Mastering ZooKeeper: Core Concepts, Cluster Roles, and Practical Commands
This comprehensive guide explains ZooKeeper's purpose as a distributed coordination service, its design goals, cluster architecture, ZAB protocol, deployment steps, configuration details, data model, and hands‑on command‑line examples for managing nodes, watches, and four‑letter monitoring commands.
What Is ZooKeeper?
ZooKeeper is an open‑source distributed application coordination system (often abbreviated ZK) that provides a typical solution for data consistency across distributed applications. It enables features such as publish/subscribe, load balancing, naming service, distributed coordination/notification, cluster management, leader election, distributed locks, and queues. ZooKeeper runs on the Java platform and also offers C bindings.
Design Goals
ZooKeeper allows distributed processes to coordinate via a shared hierarchical namespace, organized similarly to a standard file system. Data is stored in memory, which yields high throughput and low latency. The system emphasizes high performance, high availability, and strict ordered access, making it suitable for large‑scale distributed systems without a single point of failure.

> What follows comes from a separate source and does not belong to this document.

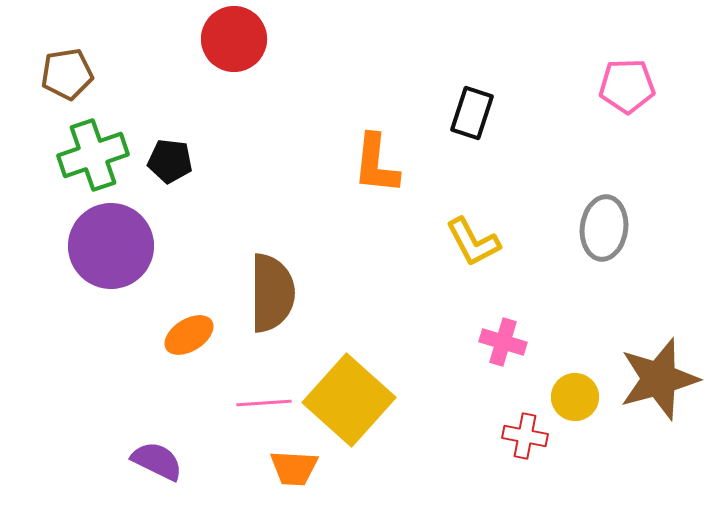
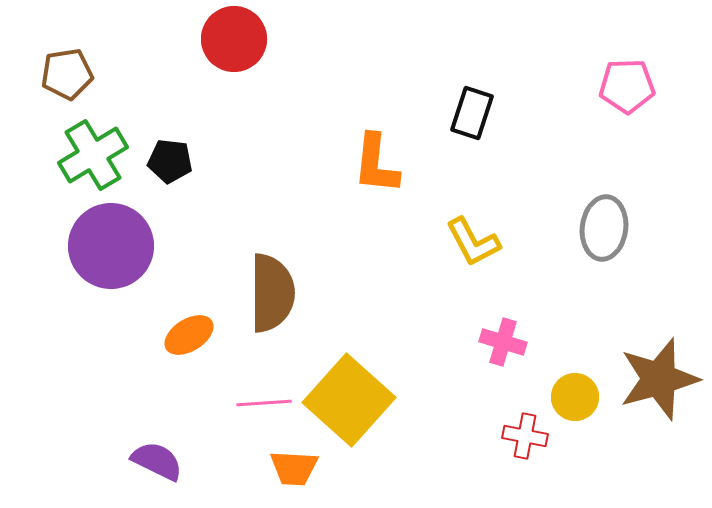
green cross: rotated 12 degrees counterclockwise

ZooKeeper Cluster Concepts
Cluster Roles
Leader : The elected primary node that handles all write operations and coordinates reads.
Follower : Nodes that can participate in elections; they serve read requests and follow the leader.

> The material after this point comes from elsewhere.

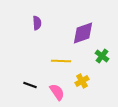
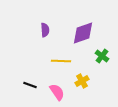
purple semicircle: moved 8 px right, 7 px down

Observer : Nodes that do not vote in elections; they only receive read updates from the leader.
When a leader fails, followers elect a new leader; the old leader, once recovered, steps down to a follower role. In most deployments, observers are optional.
Clients maintain persistent TCP connections to ZooKeeper followers. Read requests are forwarded to a follower (or the local node), while write requests go to the leader. Changes are propagated to all servers in the ensemble.
Data Model
ZooKeeper stores data in a tree‑like structure of ZNodes . Each ZNode is identified by a path such as /app1 and can have child nodes like /app1/p_1-3. ZNodes maintain a stat structure that records version numbers for data, ACLs, and child nodes, as well as timestamps. The system supports two node types:
Persistent nodes (remain until explicitly deleted).

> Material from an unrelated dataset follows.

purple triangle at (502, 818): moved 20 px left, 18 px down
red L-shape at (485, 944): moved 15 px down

Ephemeral nodes (automatically removed when the client session ends).
Access control is enforced via ACLs with permissions CREATE, READ, WRITE, DELETE, and ADMIN.
ZAB Protocol
The ZooKeeper Atomic Broadcast (ZAB) protocol ensures crash‑fault‑tolerant leader election and data consistency. It operates in three states:
Looking – cluster startup or leader election.
Following – normal operation under an elected leader.
Leading – the node acting as leader.
The protocol proceeds through four phases: election, discovery, sync, and broadcast.
Deploying ZooKeeper
Download
wget https://mirrors.tuna.tsinghua.edu.cn/apache/zookeeper/zookeeper-3.4.14/zookeeper-3.4.14.tar.gzExtract and Install
tar xf zookeeper-3.4.14.tar.gz -C /application
cp /application/zookeeper-3.4.14/conf/zoo_sample.cfg /application/zookeeper-3.4.14/conf/zoo.cfgSet Environment Variables
export ZOOKEEPER_HOME=/application/zookeeper-3.4.14
export PATH=$PATH:$ZOOKEEPER_HOME/binConfigure zoo.cfg
tickTime=2000
initLimit=10
syncLimit=5
dataDir=/application/zookeeper-3.4.14/data
dataLogDir=/application/zookeeper-3.4.14/logs
clientPort=2181
maxClientCnxns=60
autopurge.snapRetainCount=3
autopurge.purgeInterval=1
server.1=localhost:2888:3888Create Directories
mkdir /application/zookeeper-3.4.14/{data,logs}ZooKeeper Server Scripts
The zkServer.sh script manages the server lifecycle:
/application/zookeeper-3.4.14/bin/zkServer.sh start
/application/zookeeper-3.4.14/bin/zkServer.sh stop
/application/zookeeper-3.4.14/bin/zkServer.sh restart
/application/zookeeper-3.4.14/bin/zkServer.sh statusZooKeeper Client (zkCli.sh)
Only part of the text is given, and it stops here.